** Listed entries **
_ _ _ _ _

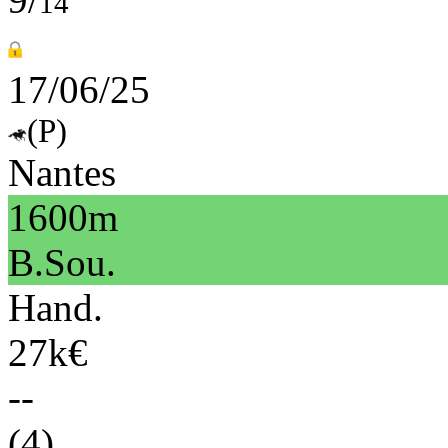
14
17/06/25
(P)
Nantes
1600m
B.Sou.
Hand.
27k€
--
(4)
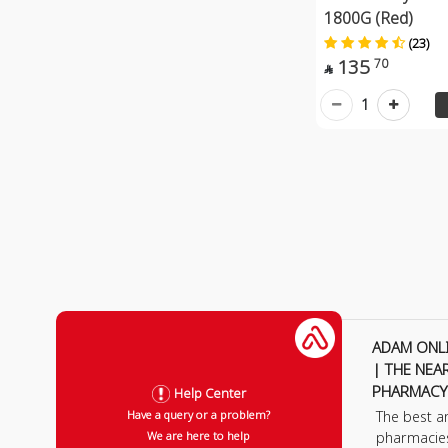
1800G (Red)
(23)
135
70

1
ADAM ONL
| THE NEA
PHARMACY
Help Center
The best a
Have a query or a problem?
pharmacie
We are here to help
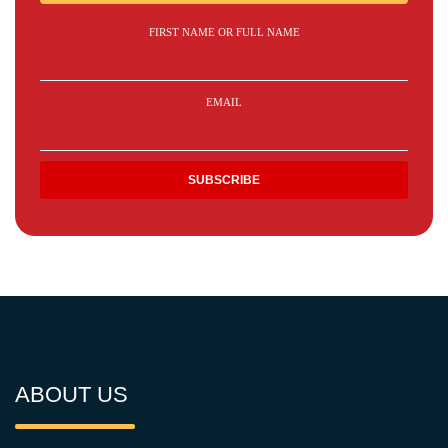
FIRST NAME OR FULL NAME
EMAIL
ABOUT US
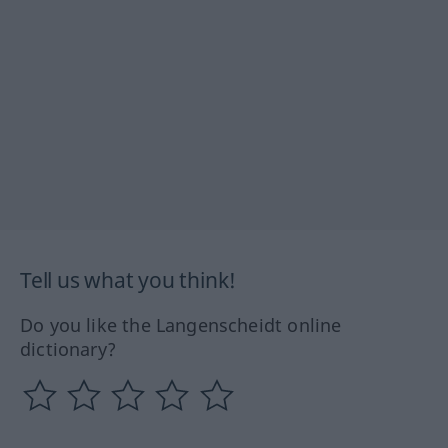
Tell us what you think!
Do you like the Langenscheidt online
dictionary?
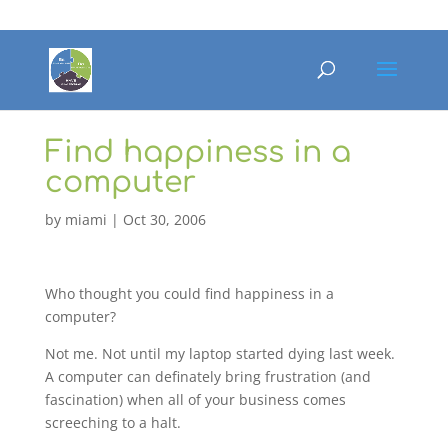
Find happiness in a
computer
by
miami
|
Oct 30, 2006
Who thought you could find happiness in a
computer?
Not me. Not until my laptop started dying last week.
A computer can definately bring frustration (and
fascination) when all of your business comes
screeching to a halt.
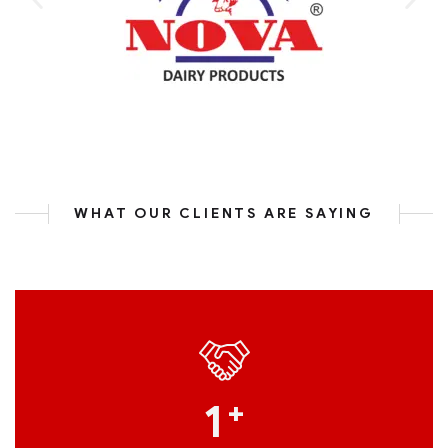
WHAT OUR CLIENTS ARE SAYING
1
+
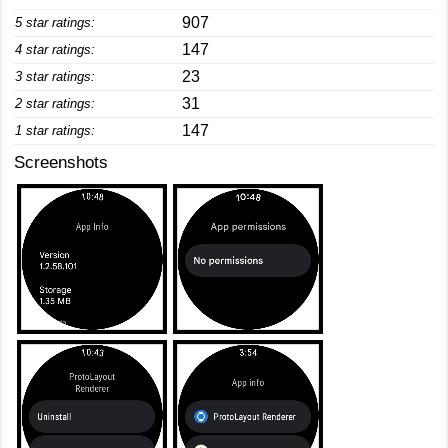
907
5 star ratings:
147
4 star ratings:
23
3 star ratings:
31
2 star ratings:
147
1 star ratings:
Screenshots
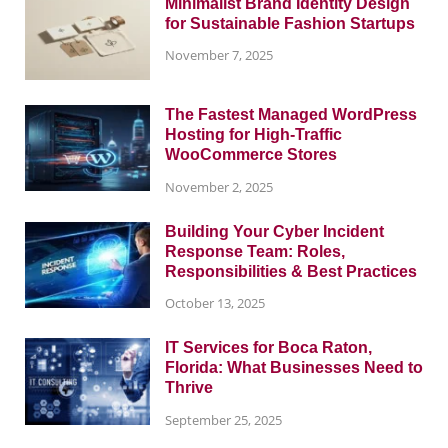
Minimalist Brand Identity Design
for Sustainable Fashion Startups
November 7, 2025
The Fastest Managed WordPress
Hosting for High-Traffic
WooCommerce Stores
November 2, 2025
Building Your Cyber Incident
Response Team: Roles,
Responsibilities & Best Practices
October 13, 2025
IT Services for Boca Raton,
Florida: What Businesses Need to
Thrive
September 25, 2025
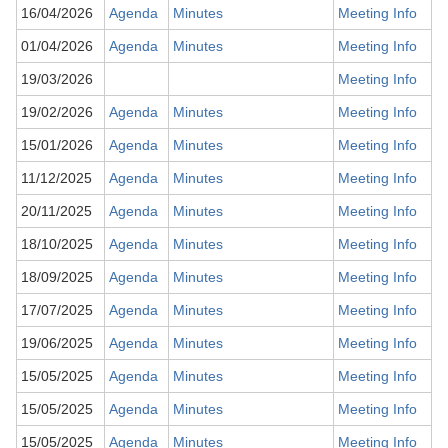
16/04/2026
Agenda
Minutes
Meeting Info
01/04/2026
Agenda
Minutes
Meeting Info
19/03/2026
Meeting Info
19/02/2026
Agenda
Minutes
Meeting Info
15/01/2026
Agenda
Minutes
Meeting Info
11/12/2025
Agenda
Minutes
Meeting Info
20/11/2025
Agenda
Minutes
Meeting Info
18/10/2025
Agenda
Minutes
Meeting Info
18/09/2025
Agenda
Minutes
Meeting Info
17/07/2025
Agenda
Minutes
Meeting Info
19/06/2025
Agenda
Minutes
Meeting Info
15/05/2025
Agenda
Minutes
Meeting Info
15/05/2025
Agenda
Minutes
Meeting Info
15/05/2025
Agenda
Minutes
Meeting Info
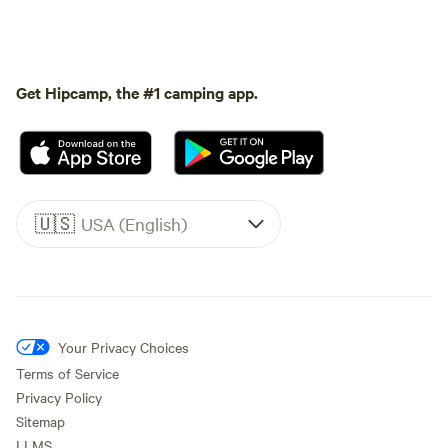
Get Hipcamp, the #1 camping app.
🇺🇸
USA (English)
Your Privacy Choices
Terms of Service
Privacy Policy
Sitemap
LLMS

_ _ _ _ _

** Required action **
Starting from the first line of the entries above, print each line exactly until the line containing "Building Your Cyber Incident" has been printed, and skip the pictures.

** Exercise response **
14
17/06/25
(P)
Nantes
1600m
B.Sou.
Hand.
27k€
--
(4)
1800G (Red)
(23)
135
70

1
ADAM ONL
| THE NEA
PHARMACY
Help Center
The best a
Have a query or a problem?
pharmacie
We are here to help
FIRST NAME OR FULL NAME
EMAIL
ABOUT US
Tell us what you think!
Do you like the Langenscheidt online
dictionary?
Find happiness in a
computer
by
miami
|
Oct 30, 2006
Who thought you could find happiness in a
computer?
Not me. Not until my laptop started dying last week.
A computer can definately bring frustration (and
fascination) when all of your business comes
screeching to a halt.
WHAT OUR CLIENTS ARE SAYING
1
+
907
5 star ratings:
147
4 star ratings:
23
3 star ratings:
31
2 star ratings:
147
1 star ratings:
Screenshots
Minimalist Brand Identity Design
for Sustainable Fashion Startups
November 7, 2025
The Fastest Managed WordPress
Hosting for High-Traffic
WooCommerce Stores
November 2, 2025
Building Your Cyber Incident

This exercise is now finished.